March 01, 2010

Memories of Perestroika


This year makes 25 since Mikhail Gorbachev embarked on his brave—and ultimately hopeless — attempt to rescue the Soviet system. The following are random memories of an ordinary visitor during those years.

⁋ The sudden death of my favorite morning routine — ice-cream with champagne at the Lyagushatik café on Nevsky Prospect. Orange punch was a lousy alternative.

⁋ Vehement and wildly incoherent street debates on the new “Speakers’ Corner” outside the Moskovskiye Novosti offices, where, to a Westerner, violence seemed imminent but, these being Russians, never happened. Though I did once flee, pursued by an acid-faced female pensioner-terrorist screaming “Trotskist!”

⁋ In 1987, in a Leningrad kitchen, listening to the BBC… un-jammed.

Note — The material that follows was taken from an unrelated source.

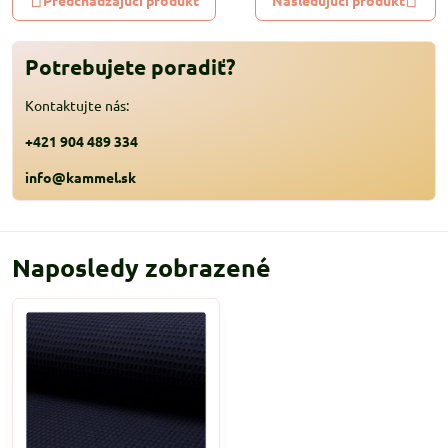
Potrebujete poradiť?
Kontaktujte nás:
+421 904 489 334
info@kammel.sk
Naposledy zobrazené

⁋ Long arguments with liberal stalwarts, especially Irina Osipova and Lev Razgon, about the obligations of the newly-liberated Russian intelligentsia. Party politics was anathema! Russian idealism and maximalism (irredeemably noble and frustrating to a Western sympathizer) scorned the practical politics of deal and compromise. The intelligentsia would thunder from the sidelines in its historic role as the conscience of the nation. But from about 1987 there was a radical shift in kitchen-table visions.  Memorial was founded as a human rights “conscience,” an educator of the people. But it rapidly accepted evolution into a single-issue pressure group and finally embraced despised party politics, entering the Inter-regional Group (later DemRossiya) in the elected Congress of 1989. Razgon, who was always more pragmatic, became Memorial president. But I always felt that the maximalist instinct would inhibit liberals like Yavlinsky and Afanasiev in a politics in which old CPSU street fighters (like Yeltsin) were far more adept.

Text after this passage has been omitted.